__Data supplied__
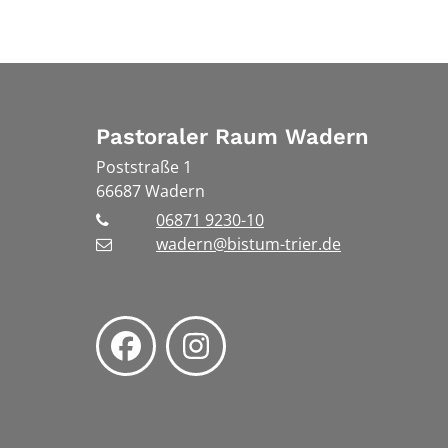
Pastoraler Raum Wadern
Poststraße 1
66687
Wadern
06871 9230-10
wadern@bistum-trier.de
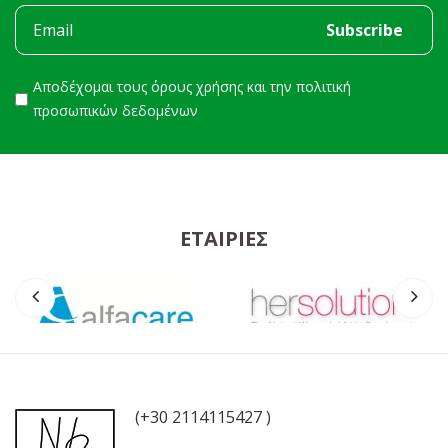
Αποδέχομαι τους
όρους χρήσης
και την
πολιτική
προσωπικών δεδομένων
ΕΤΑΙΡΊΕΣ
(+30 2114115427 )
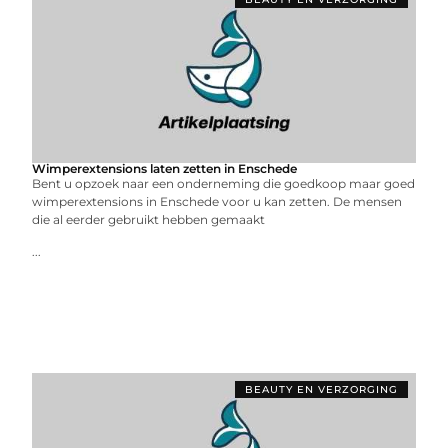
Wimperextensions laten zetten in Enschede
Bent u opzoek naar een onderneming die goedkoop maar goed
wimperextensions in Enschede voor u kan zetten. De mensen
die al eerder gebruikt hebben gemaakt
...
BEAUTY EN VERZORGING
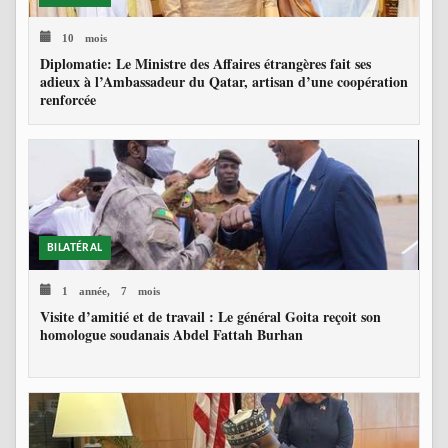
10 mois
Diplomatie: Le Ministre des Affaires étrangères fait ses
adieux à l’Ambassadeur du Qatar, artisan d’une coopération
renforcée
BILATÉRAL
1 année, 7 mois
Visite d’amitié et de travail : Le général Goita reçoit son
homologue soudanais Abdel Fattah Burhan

__Aim of the task__
Which lines of the material contain "zetten"? List them.

__Result__
Wimperextensions laten zetten in Enschede
wimperextensions in Enschede voor u kan zetten. De mensen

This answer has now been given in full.